If he was really feeling himself, he might say Saturday night represented a seismic shift in the balance of power in the Western Conference with the Minnesota Timberwolves stealing home court away from the Denver Nuggets.

However, Anthony Edwards isn’t like any other young star today. He might not be like any other young star in league history.

“It’s not about introducing ourselves to nobody. We know who we are,” Edwards said when asked about Minnesota playing past the first round of the playoffs for the first time in two decades. “We’re coming out and as long as we got each other’s backs, it don’t really matter what anybody else thinks.”

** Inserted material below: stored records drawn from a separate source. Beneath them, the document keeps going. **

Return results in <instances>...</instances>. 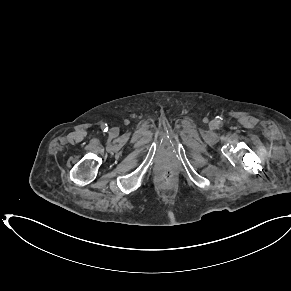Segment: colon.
I'll return each instance as SVG.
<instances>
[{"instance_id": "1", "label": "colon", "mask_w": 291, "mask_h": 291, "mask_svg": "<svg viewBox=\"0 0 291 291\" xmlns=\"http://www.w3.org/2000/svg\"><path fill=\"white\" fill-rule=\"evenodd\" d=\"M172 172L169 169H165L162 173H161V179L165 182L170 181L172 179Z\"/></svg>"}]
</instances>
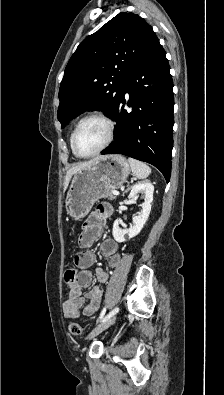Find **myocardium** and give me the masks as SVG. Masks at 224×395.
<instances>
[{"instance_id": "f54148a6", "label": "myocardium", "mask_w": 224, "mask_h": 395, "mask_svg": "<svg viewBox=\"0 0 224 395\" xmlns=\"http://www.w3.org/2000/svg\"><path fill=\"white\" fill-rule=\"evenodd\" d=\"M92 119L99 120L106 125L107 138H106L105 142L97 150H95L94 152H92L90 154L83 155V154L79 153L77 146H76L77 134L79 132L80 127L86 121L92 120ZM114 137H115V122L108 115H106L102 112H92V113L85 115L77 122L75 129L72 133V151H73L74 155L78 158L86 159V158L94 157V156L98 155L100 152H102L103 150H105L112 143V141L114 140Z\"/></svg>"}]
</instances>
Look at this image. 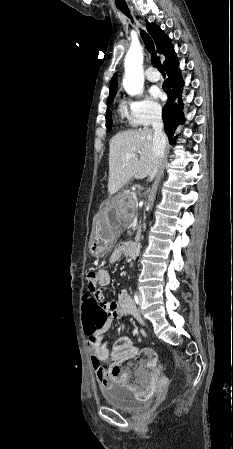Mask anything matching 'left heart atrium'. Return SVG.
<instances>
[{
	"instance_id": "39dd6f15",
	"label": "left heart atrium",
	"mask_w": 233,
	"mask_h": 449,
	"mask_svg": "<svg viewBox=\"0 0 233 449\" xmlns=\"http://www.w3.org/2000/svg\"><path fill=\"white\" fill-rule=\"evenodd\" d=\"M150 93H151V95H152L154 98H159V97H161V92H160V90H159L157 87H152V88L150 89Z\"/></svg>"
}]
</instances>
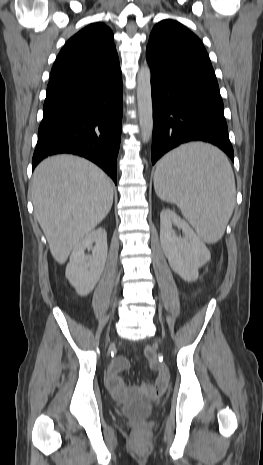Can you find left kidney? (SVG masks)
Returning a JSON list of instances; mask_svg holds the SVG:
<instances>
[{
  "mask_svg": "<svg viewBox=\"0 0 263 465\" xmlns=\"http://www.w3.org/2000/svg\"><path fill=\"white\" fill-rule=\"evenodd\" d=\"M182 230L177 236L173 227ZM160 241L169 265L182 279H198V269L210 260V252L191 226L170 209L160 213Z\"/></svg>",
  "mask_w": 263,
  "mask_h": 465,
  "instance_id": "1",
  "label": "left kidney"
}]
</instances>
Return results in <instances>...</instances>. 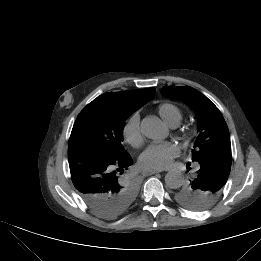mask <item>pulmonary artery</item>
Segmentation results:
<instances>
[{
    "label": "pulmonary artery",
    "instance_id": "e3ab8cb5",
    "mask_svg": "<svg viewBox=\"0 0 261 261\" xmlns=\"http://www.w3.org/2000/svg\"><path fill=\"white\" fill-rule=\"evenodd\" d=\"M172 127H175V126H177L176 124H173V125H171Z\"/></svg>",
    "mask_w": 261,
    "mask_h": 261
}]
</instances>
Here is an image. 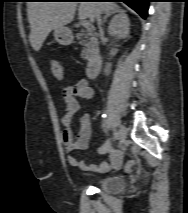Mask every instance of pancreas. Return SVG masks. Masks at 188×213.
Masks as SVG:
<instances>
[{
  "label": "pancreas",
  "mask_w": 188,
  "mask_h": 213,
  "mask_svg": "<svg viewBox=\"0 0 188 213\" xmlns=\"http://www.w3.org/2000/svg\"><path fill=\"white\" fill-rule=\"evenodd\" d=\"M78 40L82 39L83 50H82V58L85 60H89L91 56L97 51V38L95 37V33L88 29L82 30L80 33L76 35Z\"/></svg>",
  "instance_id": "1"
}]
</instances>
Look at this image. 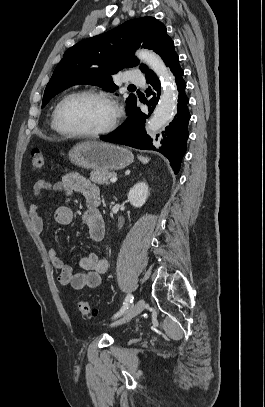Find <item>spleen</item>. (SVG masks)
<instances>
[{
    "mask_svg": "<svg viewBox=\"0 0 265 407\" xmlns=\"http://www.w3.org/2000/svg\"><path fill=\"white\" fill-rule=\"evenodd\" d=\"M138 159H139L143 164H146V163L149 162V158H148V157L138 156Z\"/></svg>",
    "mask_w": 265,
    "mask_h": 407,
    "instance_id": "3e777b00",
    "label": "spleen"
}]
</instances>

Edwards joked that he might not even have been born when Kevin Garnett and the Wolves beat the Sacramento Kings in the second round in 2004 to make the only conference finals appearance in franchise history.

Whatever past woes that Wolves have had in the postseason, the current team is having a moment. It’s now 5-0 in the playoffs, including a sweep of the Phoenix Suns in the first round, with Edwards joining Kobe Bryant as the only other player in NBA postseason history with consecutive 40-point performances at age 22 or younger, according to ESPN Stats & Information research.

Edwards’ 119 points over his past three playoff games are the most by a Wolves player over a three-game span in the team’s postseason history. And he did it Saturday by outplaying the reigning NBA Finals MVP — and a top-three finalist for the regular-season MVP this year — in Nikola Jokic.

“To be honest, he’s a special player, I have huge respect for him, he can do everything on the floor,” Jokic said of Edwards. “You need to give him respect, how good and how talented he is.”

Jokic finished with 32 points, 9 assists, 8 rebounds and 3 steals, but he shot just 11-for-25 from the field (2-for-9 from 3) and coughed up a game-high 7 turnovers. When asked how he could be better against the Wolves’ three-headed front line of Karl-Anthony Towns, Rudy Gobert and Naz Reid in Game 2, Jokic quipped he would need to “have a duplicate clone of myself.”

Edwards, meanwhile, shot 17-for-29 with 7 rebounds, 3 assists, 1 steal, 2 blocks and just 1 turnover. Even more remarkable, he shot 7-for-10 on heavily contested jump shots in Game 1, according to Second Spectrum. This postseason, he’s shooting 53% on heavily contested jumpers, the best in the NBA.

Despite the disparity in production between the two stars, Edwards still deferred to the opponent, while giving credit to his teammates for the outcome.

“Going against the best player in the world is always fun, going against the best team in the world is always fun,” Edwards said. “Our guys came out and competed tonight. So, it’s not about me personally, it’s about my team. They give me confidence also.”

Edwards was perfect from the field to start things off, going 5-for-5 during the Wolves’ 18-4 run in the first seven minutes of the first quarter. The Nuggets battled back to take a 44-40 lead by halftime, holding every Minnesota player other than Edwards to just 6-for-27 shooting (22.2%). The Wolves pushed back ahead in the third while Edwards said he “didn’t do anything” and “was just out there running up and down” while Towns went 5-for-5 to score 11 of his 20 points and Mike Conley went 4-for-4 to score 11 of his 14.

The fourth belonged to Edwards and Reid, the NBA’s Sixth Man of the Year. Edwards, who was held scoreless in the fourth quarter in both of the Wolves’ regular-season losses to Denver, scored 12 points on 4-for-5 shooting to close things out. Reid scored 14 of his 16 in the fourth — including 10 straight for the Wolves — to seal it.

“For a guy like me who’s seen him grow from day one to where he is now, I think he’s a superstar in the making if he’s not [already] now,” Reid said of Edwards. “He’s a tremendous player and a tremendous person off the court. … He’s a guy you want to be around.”

And Minnesota plans to stick around the playoffs for a while to come, as evidenced by the “11” written in big black numerals on the whiteboard in the visitors locker room at Ball Arena after the game. It represents the number of wins the Wolves still need to capture the first championship in team history this spring.

“He’s been growing every day, he’s been getting more mature every single night,” Gobert said of Edwards. “So it’s fun to be a part of.”